What’s the opposite of a golden age? Whatever it’s called, it’s the age we’re living in when it comes to soundtracks—particularly from Hollywood movies. Trying to find a score that makes for decent home listening shorn of its accompanying images is a daunting task these days. Roughly speaking, your choices are either collections of pop songs (more or less inspired, cf. Juno) or formulaic scores that (1) tend to repeat a couple of themes ad nauseam and (2) are utterly predictable in their arrangements and melodic approaches. An ongoing film series at the Museum of Modern Art, “Jazz Score,” not only puts this dire situation in perspective, but shows us the birth of a specifically American approach to scoring.“Jazz Score” examines the relationship between jazz and film music—that is, not the depiction of jazz players on screen (as in Let’s Get Lost, Bird, Glenn Miller Story or ’Round Midnight) but the use of that musical idiom in scores. I won’t go into the nitty-gritty of the interplay between visual and sonic vocabularies, and focus on one simple fact about those movies: from a purely musical standpoint, their soundtracks stand on their own and make for consistently exciting experiences. Of course they gain a heightened frisson from being heard in context, but you don’t actually need images to thrill to Miles Davis’s score for Louis Malle’s Elevator to the Gallows, Elmer Bernstein’s work on Otto Preminger’s Man with the Golden Arm, or Eddie Sauter and Stan Getz’s collaboration with Arthur Penn on Mickey One.
What’s interesting about this particular golden age, which roughly covered the late 1950s to the early 1970s, is that it was so uniquely American—like jazz itself, of course. Film scoring in the 1930s through late 1950s was strongly influenced by immigrants, particularly from Mitteleuropa, who tended to worked in a romantic or neosymphonic mode. Think of Erich Wolfgang Korngold, who went from writing chamber music, operetta orchestrations and even his own opera, Die Tote Stadt (1920) before putting music behind Errol Flynn et al. Or Max Steiner, whose godfather was Richard Strauss, conducted musicals on Broadway and wrote the score for Gone with the Wind. Dmitri Tiomkin and Miklós Rósza were classically trained in their home countries of Ukraine and Hungary, respectively.

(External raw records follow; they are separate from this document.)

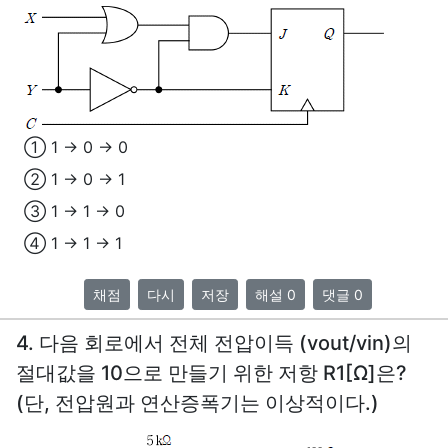
① 1 → 0 → 0
② 1 → 0 → 1
③ 1 → 1 → 0
④ 1 → 1 → 1
채점
다시
저장
해설 0
댓글 0
4. 다음 회로에서 전체 전압이득 (vout/vin)의
절대값을 10으로 만들기 위한 저항 R1[Ω]은?
(단, 전압원과 연산증폭기는 이상적이다.)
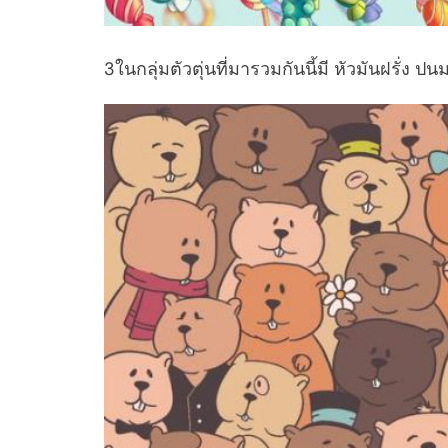
3ในกลุ่มตัวตุ่นที่มารวมกันนี้มี หัวมันฝรั่ง 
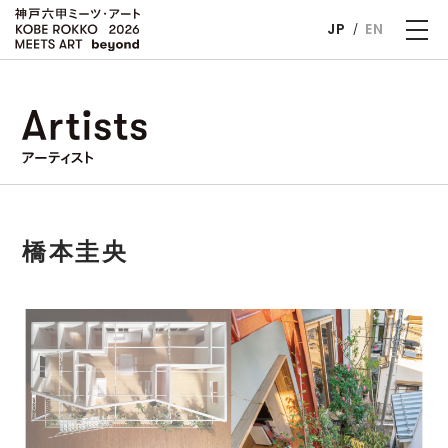
JP
EN
橋本圭央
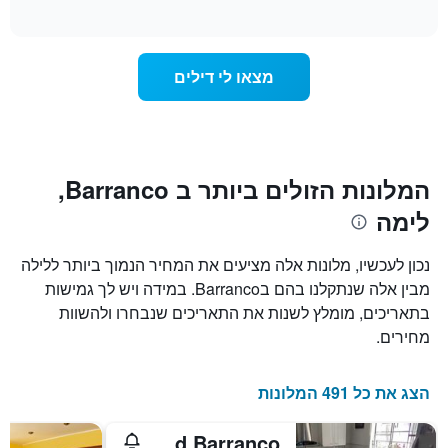
of
לפי
הממוצע
interactive
מדרגות
לחדר
chart
כוכבים.
ללילה
התרשים
הנוכחי,
מצאו לי דילים
כולל
כפי
1
שנמצא
ציר
בשלושת
Y
הימים
המציגים
האחרונים,
את
לפי
המלונות הזולים ביותר ב Barranco,
מחיר
דירוג
לימה
החדר
כוכבים
הממוצע
התרשים
להלילה
כולל1
נכון לעכשיו, מלונות אלה מציעים את המחיר הנמוך ביותר ללילה
שנמצא
ציר
מבין אלה שנתקלנו בהם בBarranco. במידה ויש לך גמישות
בשלושת
X
הימים
בתאריכים, מומלץ לשנות את התאריכים שנבחרו ולהשוות
המציגים
האחרונים
קטגוריות
מחירים.
מלונות
לפי
דירוג
הצג את כל 491 המלונות
כוכבים.
התרשים
Casita Libertad Barranco
כולל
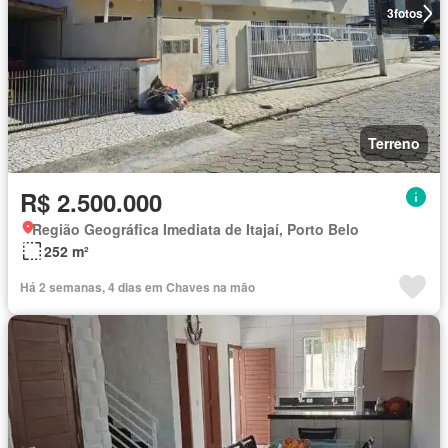
3
fotos
Terreno
R$ 2.500.000
Região Geográfica Imediata de Itajaí, Porto Belo
252 m²
Há 2 semanas, 4 dias em Chaves na mão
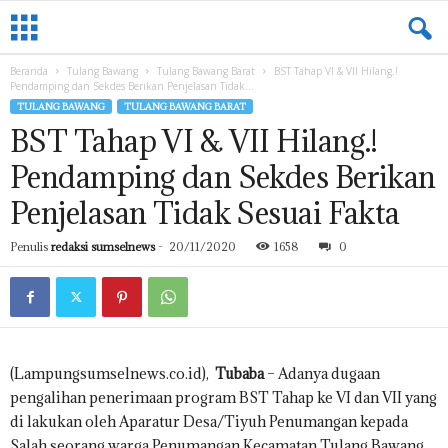
L
A
M
Beranda
Tulang Bawang
Tulang Bawang Barat
BST Tahap VI & VII Hilang.!
P
Pendamping dan Sekdes Berikan Penjelasan Tidak...
U
TULANG BAWANG
TULANG BAWANG BARAT
N
BST Tahap VI & VII Hilang.!
G
.
Pendamping dan Sekdes Berikan
S
U
Penjelasan Tidak Sesuai Fakta
M
S
Penulis
redaksi sumselnews
-
20/11/2020
1658
0
E
L
N
E
W
S
(Lampungsumselnews.co.id),
Tubaba
– Adanya dugaan
.
pengalihan penerimaan program BST Tahap ke VI dan VII yang
C
di lakukan oleh Aparatur Desa/Tiyuh Penumangan kepada
O
Salah seorang warga Penumangan Kecamatan Tulang Bawang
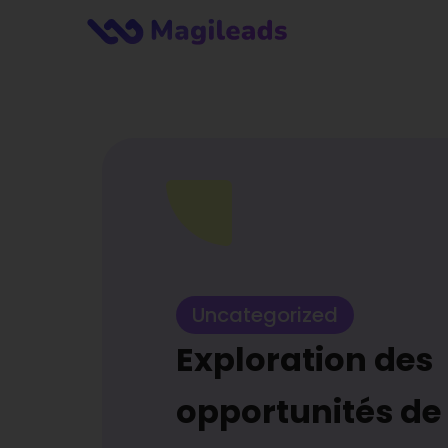
Uncategorized
Exploration des
opportunités de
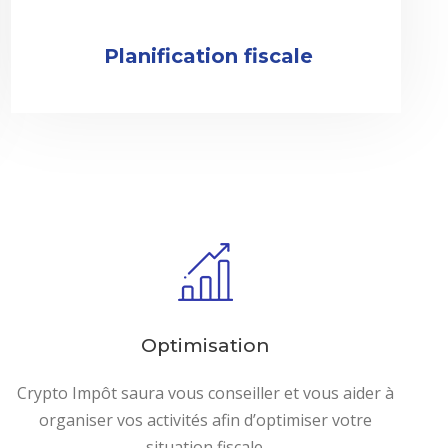
Planification fiscale
Optimisation
Crypto Impôt saura vous conseiller et vous aider à
organiser vos activités afin d’optimiser votre
situation fiscale.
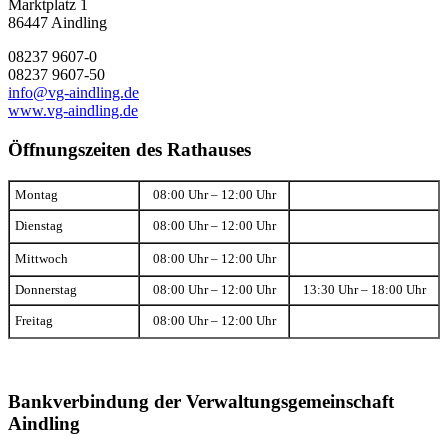
Marktplatz 1
86447 Aindling
08237 9607-0
08237 9607-50
info@vg-aindling.de
www.vg-aindling.de
Öffnungszeiten des Rathauses
Montag
08:00 Uhr – 12:00 Uhr
Dienstag
08:00 Uhr – 12:00 Uhr
Mittwoch
08:00 Uhr – 12:00 Uhr
Donnerstag
08:00 Uhr – 12:00 Uhr
13:30 Uhr – 18:00 Uhr
Freitag
08:00 Uhr – 12:00 Uhr
Bankverbindung der Verwaltungsgemeinschaft
Aindling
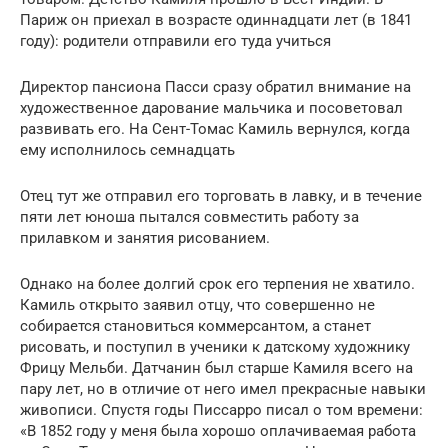
Париж он приехал в возрасте одиннадцати лет (в 1841
году): родители отправили его туда учиться
Директор пансиона Пасси сразу обратил внимание на
художественное дарование мальчика и посоветовал
развивать его. На Сент-Томас Камиль вернулся, когда
ему исполнилось семнадцать
Отец тут же отправил его торговать в лавку, и в течение
пяти лет юноша пытался совместить работу за
прилавком и занятия рисованием.
Однако на более долгий срок его терпения не хватило.
Камиль открыто заявил отцу, что совершенно не
собирается становиться коммерсантом, а станет
рисовать, и поступил в ученики к датскому художнику
Фрицу Мельби. Датчанин был старше Камиля всего на
пару лет, но в отличие от него имел прекрасные навыки
живописи. Спустя годы Писсарро писал о том времени:
«В 1852 году у меня была хорошо оплачиваемая работа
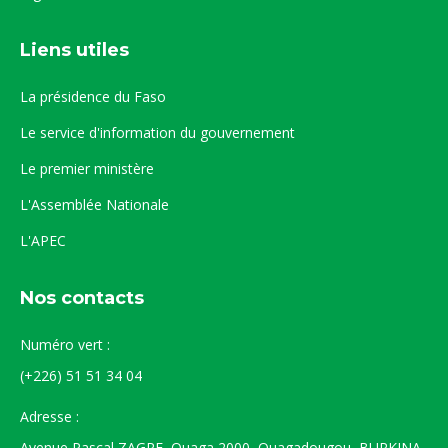
Liens utiles
La présidence du Faso
Le service d'information du gouvernement
Le premier ministère
L'Assemblée Nationale
L'APEC
Nos contacts
Numéro vert :
(+226) 51 51 34 04
Adresse :
Avenue Pascal ZAGRE, Ouaga 2000, Ouagadougou, BURKINA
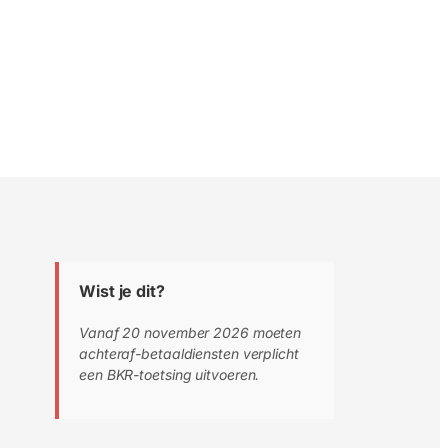
Wist je dit?
Vanaf 20 november 2026 moeten
achteraf-betaaldiensten verplicht
een BKR-toetsing uitvoeren.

Even American-born composers essentially started in that tradition, though some of them, like Bernard Herrmann, would later take flight in fascinating modernist directions: David Raksin, for instance, studied under Arnold Schoenberg—not that you’d necessarily hear it when listening to his score for Laura. Alfred Newman, music director at 20th Century Fox for two decades, also took lessons from Schoenberg.
The jazzers, on the other hand, broke with that tradition. They ditched the big orchestras that pumped put all those violins and employed smaller ensembles; combination of one or two instruments were not rare. This of course matched the work of directors who, in many cases, ditched the machinery of Hollywood and focused on smaller-scale dramas and/or gritty urban concerns.
The results? Well, forget about MoMA or Netflix for a second, put some of those CDs on, close your eyes and enjoy—I guarantee you’ll last longer than with the latest opus by Hans Zimmer.